Every time without fail I forget how temperamental her stomach and digestive system is to any change, let alone anaesthesia, so we are still struggling to reintroduce feeds and get them to stay down long enough to start digesting. I keep telling myself that the most important thing is fluids as if we didn't have the tube, it is entirely likely she may not be wanting to eat much at all anyway so it is drinks, drinks, drinks. I thought I'd cracked it last night with a decent overnight feed, and woke up to find the extension to the new feeding button had somehow come off, thus feeding mainly the mattress with formula and not my daughter. That rather set the tone for a fraught morning not helped by the fact the after being royally fiddled about with, Wriggles does not want anyone doing anything to her. Unfortunately as we have changed feeding tubes, the new ones needs an extension clipping on to administer things and Wriggles does not have the understanding that if she is to feel slightly less rubbish, I need to do about 5 seconds of fiddling in order to administer pain relief and a drink so she doesn't dehydrate (side note: thanks a bunch, heatwave for making sure I need to be even more diligent about shoving as much liquids into my child that she doesn't not want to absorb). As understanding and patient and empathetic as I am trying to be, I had a moment where I slightly lost the plot this morning. Leaving Cbeebies to babysit while I had a shower and fired off a pathetically sad email to my best friend helped as did eating an entire pack of chocolate biscuits (it was a very small pack. Ish) and me feeling a bit more human and maternal by the afternoon.

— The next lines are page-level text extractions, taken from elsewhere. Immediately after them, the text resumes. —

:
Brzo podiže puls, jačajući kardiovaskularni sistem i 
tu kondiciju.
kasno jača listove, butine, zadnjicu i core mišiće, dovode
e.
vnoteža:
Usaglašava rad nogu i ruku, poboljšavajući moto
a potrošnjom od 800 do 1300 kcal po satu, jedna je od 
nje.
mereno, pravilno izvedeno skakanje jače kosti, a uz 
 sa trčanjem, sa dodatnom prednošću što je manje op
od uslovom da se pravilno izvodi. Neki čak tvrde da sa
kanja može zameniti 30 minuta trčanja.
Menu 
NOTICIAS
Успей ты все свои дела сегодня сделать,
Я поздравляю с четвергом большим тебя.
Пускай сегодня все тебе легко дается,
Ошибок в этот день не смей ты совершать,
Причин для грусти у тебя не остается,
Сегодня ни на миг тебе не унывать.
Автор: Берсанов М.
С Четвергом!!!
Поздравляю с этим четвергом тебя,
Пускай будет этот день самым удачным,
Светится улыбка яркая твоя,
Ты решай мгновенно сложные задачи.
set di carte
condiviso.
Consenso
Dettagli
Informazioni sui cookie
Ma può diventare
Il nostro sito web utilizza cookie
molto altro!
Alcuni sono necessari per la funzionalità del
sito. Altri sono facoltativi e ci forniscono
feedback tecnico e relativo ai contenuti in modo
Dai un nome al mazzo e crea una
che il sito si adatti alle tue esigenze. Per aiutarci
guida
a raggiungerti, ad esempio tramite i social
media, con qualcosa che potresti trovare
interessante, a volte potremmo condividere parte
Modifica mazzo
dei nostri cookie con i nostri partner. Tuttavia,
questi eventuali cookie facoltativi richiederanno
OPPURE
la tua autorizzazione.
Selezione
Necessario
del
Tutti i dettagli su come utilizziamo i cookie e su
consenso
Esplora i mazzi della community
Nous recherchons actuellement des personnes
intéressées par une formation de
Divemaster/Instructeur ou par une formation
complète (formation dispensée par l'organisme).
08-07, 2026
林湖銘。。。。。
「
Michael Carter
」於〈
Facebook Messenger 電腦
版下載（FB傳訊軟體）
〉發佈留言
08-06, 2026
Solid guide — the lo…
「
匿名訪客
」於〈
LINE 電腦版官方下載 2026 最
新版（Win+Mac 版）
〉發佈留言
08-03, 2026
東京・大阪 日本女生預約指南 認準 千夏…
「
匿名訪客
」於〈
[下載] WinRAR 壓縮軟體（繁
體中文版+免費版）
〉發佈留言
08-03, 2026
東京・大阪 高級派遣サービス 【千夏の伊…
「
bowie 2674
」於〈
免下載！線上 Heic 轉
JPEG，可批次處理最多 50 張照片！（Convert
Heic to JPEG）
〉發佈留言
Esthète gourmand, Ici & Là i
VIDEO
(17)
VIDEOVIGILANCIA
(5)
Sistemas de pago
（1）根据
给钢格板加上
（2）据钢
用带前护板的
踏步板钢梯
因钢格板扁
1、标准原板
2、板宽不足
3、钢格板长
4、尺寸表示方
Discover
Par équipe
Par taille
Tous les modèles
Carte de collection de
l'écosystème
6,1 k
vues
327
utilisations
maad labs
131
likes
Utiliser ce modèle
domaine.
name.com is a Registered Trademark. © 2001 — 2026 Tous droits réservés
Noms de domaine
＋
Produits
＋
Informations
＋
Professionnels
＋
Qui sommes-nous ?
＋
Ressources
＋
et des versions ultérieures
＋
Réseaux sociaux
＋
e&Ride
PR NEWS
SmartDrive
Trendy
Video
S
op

Poorly children are draining. On top of that, I am absolutely terrified about post operative bleeding, which would merit a 999 call and almost certainly a second operation, and every time Wriggles is sick, starts screaming or coughing a lot I am on knife-edge. One big positive (I think) it that her breathing at night is so much quieter; the immediate downside to this is that it is so quiet I find it hard to relax and sleep myself, safe in the knowledge she is still breathing correctly. Nearly 3 years of a child who sleeps like the sound of a very fidgety hedgehog with a blocked nose has made me very reassured by noise and I am not quite used to this new silent model. What didn't help was that in recovery, the surgeons requested 24 hours of apnoea monitoring before discharge. On the ward, the apnoea monitor kept playing up and going off every 5 minutes so everyone got very fed up and turned it off, deciding to rely on the oxygen saturation/heart rate levels instead. I think my mental state would have definitely benefited from the requested apnoea monitoring to give me some reassurance. Even when she was a baby on oxygen, I never seriously thought about having an oxygen or apnoea sensor at home as I thought it would drive me barmy and fuel my anxiety, but for the first time I am wondering the merits. 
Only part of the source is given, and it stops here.